Лицо генерал-губернатора побагровело. Он медленно поднялся из-за стола, опираясь костяшками пальцев на полированную столешницу.

— Да кто вы такой, чтобы судить о моей работе⁈ — проревел он, и в его голосе заклокотал гнев оскорбленной власти. — Чтобы поучать меня, как управлять этим краем⁈ Вы — авантюрист, который своей безрассудностью едва не поджег всю границу!

— А помните ли вы, что Ермак Тимофеевич был никто иной как главарь частной армии? — не отступая, парировал я. — А кем был Хабаров? Тот еще авантюрист! Но именно эти люди заложили фундамент нашего господства над этим диким краем! Наконец, — я посмотрел ему прямо в глаза, нанося самый точный удар, — не припомните ли вы, как некто Невельский, нарушив все прямые запреты Петербурга, вошел в устье Амура и основал там пост, поставив столицу перед фактом? Ведь вы были этому соучастником, не так ли?

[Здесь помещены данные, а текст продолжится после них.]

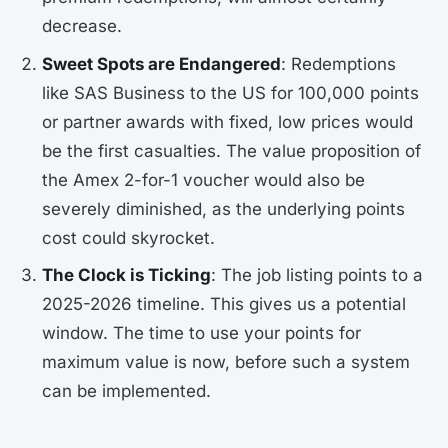
decrease.
Sweet Spots are Endangered
: Redemptions
like SAS Business to the US for 100,000 points
or partner awards with fixed, low prices would
be the first casualties. The value proposition of
the Amex 2-for-1 voucher would also be
severely diminished, as the underlying points
cost could skyrocket.
The Clock is Ticking
: The job listing points to a
2025-2026 timeline. This gives us a potential
window. The time to use your points for
maximum value is now, before such a system
can be implemented.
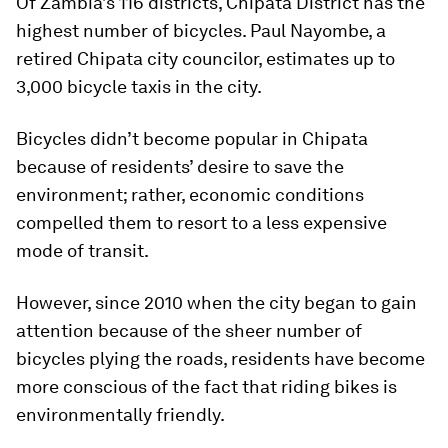
Of Zambia’s 116 districts, Chipata District has the
highest number of bicycles. Paul Nayombe, a
retired Chipata city councilor, estimates up to
3,000 bicycle taxis in the city.
Bicycles didn’t become popular in Chipata
because of residents’ desire to save the
environment; rather, economic conditions
compelled them to resort to a less expensive
mode of transit.
However, since 2010 when the city began to gain
attention because of the sheer number of
bicycles plying the roads, residents have become
more conscious of the fact that riding bikes is
environmentally friendly.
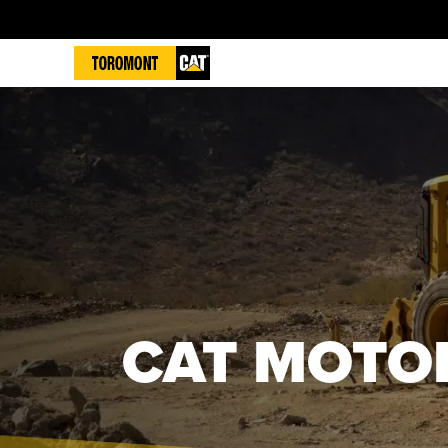
CAT MOTO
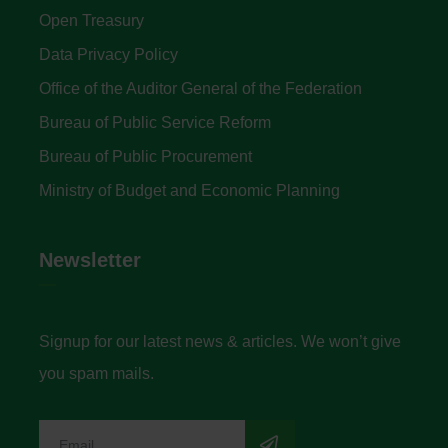
Open Treasury
Data Privacy Policy
Office of the Auditor General of the Federation
Bureau of Public Service Reform
Bureau of Public Procurement
Ministry of Budget and Economic Planning
Newsletter
Signup for our latest news & articles. We won’t give
you spam mails.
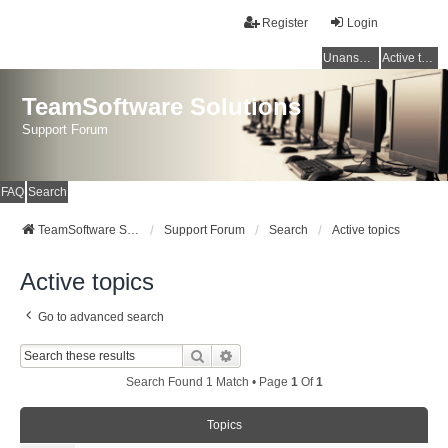
Register
Login
Unanswered topics
Active topics
TeamSoftware Solutions
Support Forum
FAQ
Search
TeamSoftware Solutions
Support Forum
Search
Active topics
Active topics
Go to advanced search
Search
Advanced Search
Search Found 1 Match • Page
1
Of
1
Topics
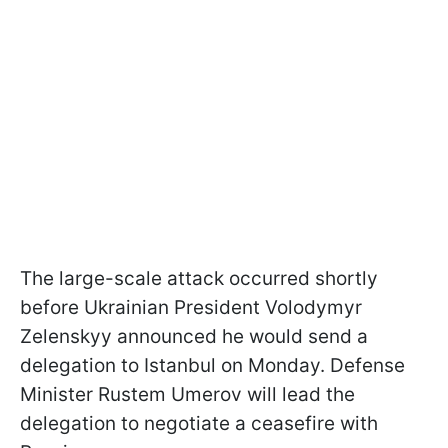
The large-scale attack occurred shortly
before Ukrainian President Volodymyr
Zelenskyy announced he would send a
delegation to Istanbul on Monday. Defense
Minister Rustem Umerov will lead the
delegation to negotiate a ceasefire with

На мгновение в кабинете повисла звенящая тишина. Упоминание Невельского, чья дерзость была одновременно и славой, и вечной головной болью для официальной власти, было ударом ниже пояса. Корсаков замер, его гнев сменился ошеломлением.

И, не давая ему опомниться, я бросил свой главный козырь.

— А вы знаете, кто на самом деле поджигает границу, ваше превосходительство⁈ Вы знаете, что за спиной этих хунхузов уже стоят англичане⁈

Мой вопрос об англичанах повис в звенящей тишине кабинета. Ярость на лице Корсакова медленно сменилась ошеломленным недоверием.

— Что за вздор? — наконец выдавил он, опускаясь в свое кресло. — Какие еще англичане? Вы в своем уме?

Не говоря ни слова, я шагнул к столу. Из внутреннего кармана сюртука я извлек плотный, обернутый в промасленную кожу пакет — те самые трофейные бумаги, что я вывез из Маньчжурии. Пакет с глухим стуком лег на полированную столешницу, прямо поверх официальных рапортов.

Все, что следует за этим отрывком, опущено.